> Work task: Return the entries exactly. Images are not part of the copy.

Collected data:
=== Section Start ===
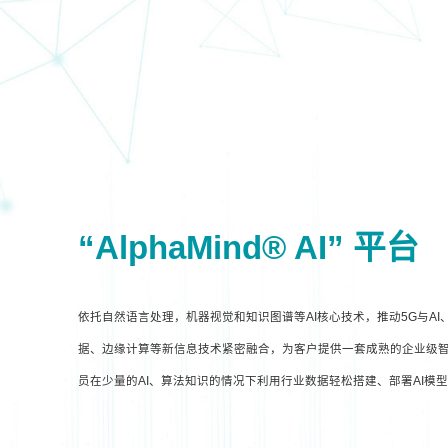
“AlphaMind® AI” 平台
依托自然语言处理，机器视觉和知识图谱等AI核心技术，推动5G与A
据、边缘计算等新信息技术紧密融合，为客户提供一套成熟的企业级智
员在少量的AI、算法知识的情况下利用行业数据轻松搭建、部署AI模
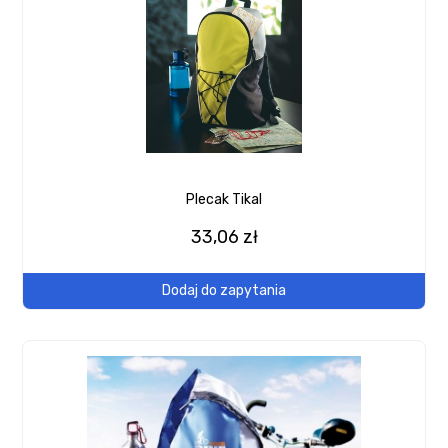
Plecak Tikal
33,06 zł
Dodaj do zapytania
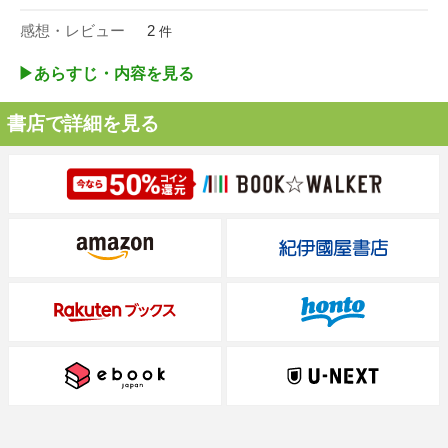
感想・レビュー
2
件
▶︎あらすじ・内容を見る
書店で詳細を見る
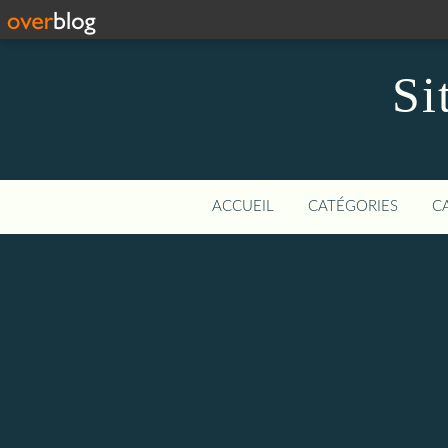
Si
ACCUEIL
CATÉGORIES
C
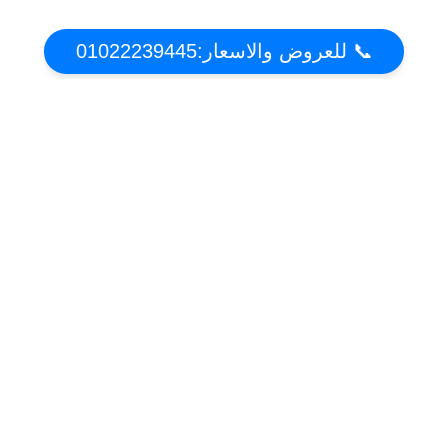
📞 للعروض والاسعار:01022239445
عن تكييف دوت كوم | أقوي عروض واسعار التكييفات
2021 فى مصر
موقع عروض وخصومات التكييفات فى مصر . تعرف على مميزات وعيوب التكييفات واحصل
على افضل سعر
أقسام الموقع
تكييف فريش
تكييف كاريير
تكييف يونيون اير
تكييف شارب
=== Section End ===
> Result for this task:
“AlphaMind® AI” 平台
依托自然语言处理，机器视觉和知识图谱等AI核心技术，推动5G与A
据、边缘计算等新信息技术紧密融合，为客户提供一套成熟的企业级智
员在少量的AI、算法知识的情况下利用行业数据轻松搭建、部署AI模
Plecak Tikal
33,06 zł
Dodaj do zapytania
感想・レビュー
2
件
▶︎あらすじ・内容を見る
書店で詳細を見る
Si
ACCUEIL
CATÉGORIES
C
📞 للعروض والاسعار:01022239445
عن تكييف دوت كوم | أقوي عروض واسعار التكييفات
2021 فى مصر
موقع عروض وخصومات التكييفات فى مصر . تعرف على مميزات وعيوب التكييفات واحصل
على افضل سعر
أقسام الموقع
تكييف فريش
تكييف كاريير
تكييف يونيون اير
تكييف شارب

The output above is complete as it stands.